La gauche, PRG excepté, refuse de voter le plan Sarkozy pour les banques

Publié le par PRG

PARIS, 14 octobre 2008 (AFP) - L'Assemblée devait voter mardi dans la soirée le projet de loi sur le plan d'urgence de 360 milliards d'euros de soutien aux banques, qui sera adopté grâce aux voix de la majorité UMP-NC, PS et Verts ayant décidé de s'abstenir, les communistes votant contre.

Le patron des radicaux de gauche, Jean-Michel Baylet, a appelé quant à lui les parlementaires PRG à voter oui. La séance devait reprendre à 21H30 après avoir été levée peu après 20H00, après une longue discussion générale. Le vote était initialement prévu pour 20H00.

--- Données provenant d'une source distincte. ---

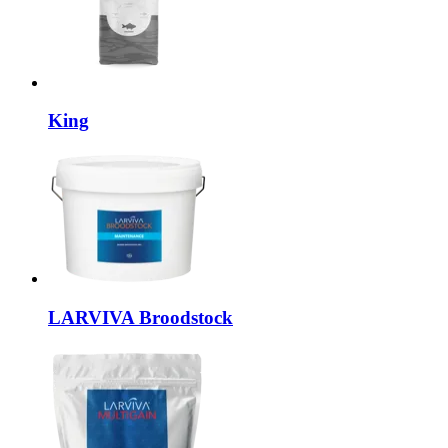
King
LARVIVA
Broodstock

Le Premier ministre François Fillon a assuré que le gouvernement gèrerait "au mieux des intérêts du contribuable", soulignant que la garantie de l'Etat serait payante et "temporaire", et appelant une nouvelle fois à un consensus.

La ministre de l'Economie, Christine Lagarde, a qualifié d'"historique" ce plan, qui n'aura "aucune incidence directe sur le budget" selon son collègue Eric Woerth (Budget).

Mme Lagarde a résumé l'esprit du plan, décliné dans les 15 pays de la zone euro et en Grande-Bretagne et salué depuis lundi par une remontée des bourses: "soutenir l'économie par le financement des établissements de crédit".

"Le contribuable français aura deux protections: nous facturerons la garantie de l'Etat à des conditions commerciales" et "les prêts seront des prêts sur gage", selon la ministre.

"Nous allons créer une société de refinancement" qui "lèvera des fonds sur le marché avec la garantie de l'Etat". Cette société "utilisera ces ressources pour prêter aux banques", a-t-elle rappelé.

De son côté, le président Nicolas Sarkozy a eu mardi un entretien avec son homologue américain George W. Bush, qui le recevra samedi, en compagnie du président de la Commission européenne, José Manuel Barroso, dans sa résidence présidentielle de Camp David (Maryland, est).

Dans la matinée, M. Sarkozy a présenté le plan d'urgence aux dirigeants des principales banques et compagnies d'assurance françaises.

Le président de la Fédération bancaire française, Georges Pauget, s'est déclaré satisfait. Si aucune banque n'a encore demandé une recapitalisation, les premières garanties devraient selon lui être accordés dans "trois semaines" environ, afin de permettre aux établissements de maintenir "l'offre de crédit".

La FBF a indiqué par ailleurs que les banques françaises se sont engagées à "adopter sans délai" le code de bonne conduite du Medef sur la rémunération des dirigeants.

Le plan d'urgence, examiné lundi en Conseil des ministres extraordinaire, est officiellement appelé "projet de loi de finances rectificative pour le financement de l'économie".

Le texte, qui devrait être définitivement adopté par le Parlement mercredi soir après un vote conforme attendu au Sénat, prévoit une garantie des crédits interbancaires jusqu'à fin 2009 et le recours possible à une recapitalisation pour leur éviter la faillite.

Alors que l'UMP et ses partenaires centristes du NC avaient exhorté lundi l'opposition à le voter, la gauche --hors PRG-- a refusé, estimant les mesures prévues nécessaires mais pas suffisantes.

Si, en commission des Finances, les députés PS ont voté un article clef du projet de loi, ils ont choisi, en réunion de groupe, de s'asbtenir sur l'ensemble du texte, comme les Verts.

Le plan de Nicolas Sarkozy "ne résout qu'une partie des problèmes", a justifié le patron des députés PS, Jean-Marc Ayrault.

"Ce qu'il est possible de faire pour sauver le système bancaire, il doit être possible de le faire aussi pour sauver les Français de la récession", a-t-il dit.

"L'abstention, c'est pour moi la négation de l'engagement politique", a lancé à la tribune Jean-François Copé, patron des députés UMP. "C'est désolant et consternant". Luc Chatel, porte-parole du gouvernement, a dénoncé "une décision irresponsable".